A Disappointing Climax and Deeper Themes

When they eventually succumb to their desires, their intimacy is melancholy, without much play or complicity. It isn’t the sepia-toned romance she fantasized about for a full decade. Cora puts on a slinky dress and Sam “performs oral sex with grim determination within their rented space” prior to a meal. The reader senses that Cora desires to inhabit a James Salter novel, where intimacy is messy and ambiguous, where the power dynamics are unequal, and everyone misbehaves, and nobody keeps score.

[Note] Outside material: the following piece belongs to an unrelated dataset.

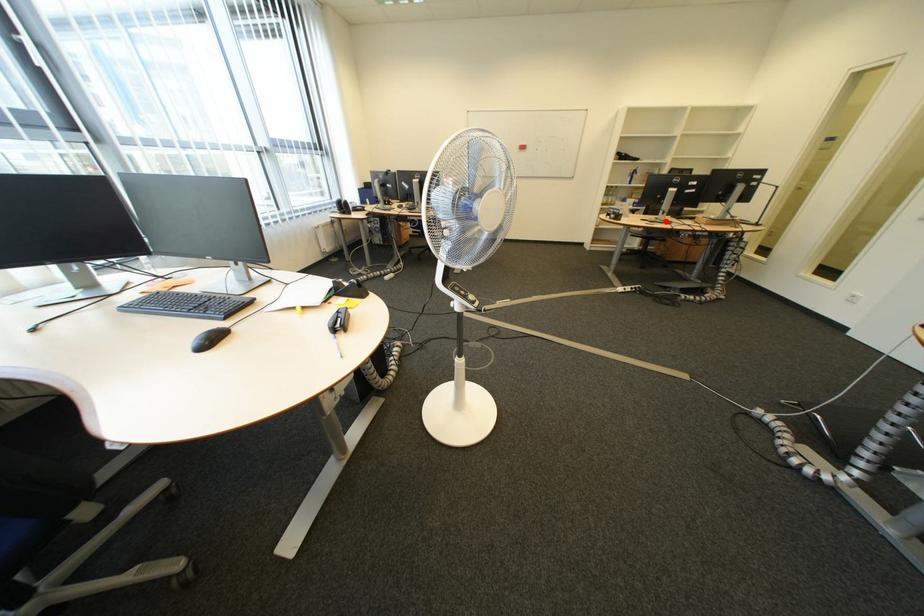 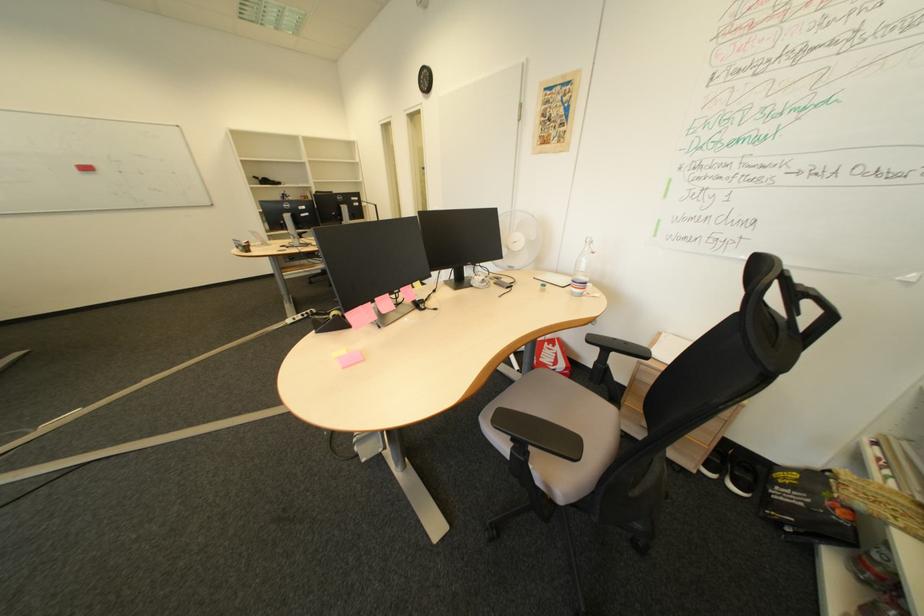 Where in the second image is the point corresponding to the highlighted location from the first image?

(301, 246) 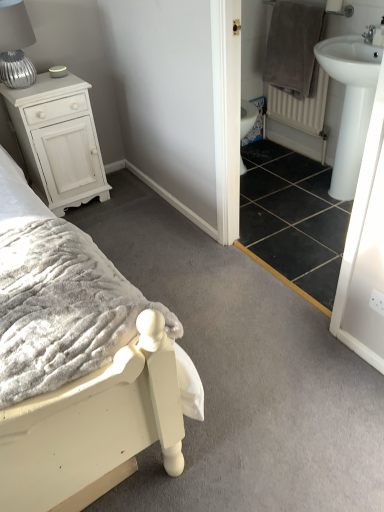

Throughout the novel the core issue for Cora: she possesses a sharp tongue, but so little joy. Of Sam’s erotic photo, Cora critiques, “he has clenched his abs and ensured he was aroused, but has not cleared the frame of Crocs”. Given that the catalyst that killed their fun was having children, readers may fret about the impact these flawed adults have on their kids. When Cora’s daughter asks about sex, the adults fumble. They start with babies then concede that sex serves other purposes. The father references male anatomy then admits it is not essential. Ultimately, he settles for, “you know genitals?”

Beneath the story runs the subtle undercurrent of familiar middle-age questions: is there purpose to our existence? Where do we go after death? These ideas are more directly explored in Cora's internal dialogues. Considering these passages, one wonders what moral Cora and her jaded circle would take from their disappointing dramas. Would Cora grow more open to life’s flawed pleasures, its corny pleasures? When Eliot asks about her affair during an audio program on bondage, Cora reflects “all meaningful communication is compromised by specific context”. Others could argue it's enriched. But that’s not Cora, and the author refuses to grant her character false epiphanies, or force growth beyond her capacity.

An Ultimate Appraisal

This is an incisive, uproariously funny, finely observed novel, written with devastating precision. It is profoundly self-aware, spare and brimming with subtext: a depiction of a worried, self-protective cohort in middle age, chronically embarrassed, at once afraid of and desperate for sensation. Perhaps this is solely a metropolitan trait. For the sake of argument, we'll assume so.

Chelsea Price
Chelsea Price

A gaming technology specialist with over a decade of experience in casino systems and software development.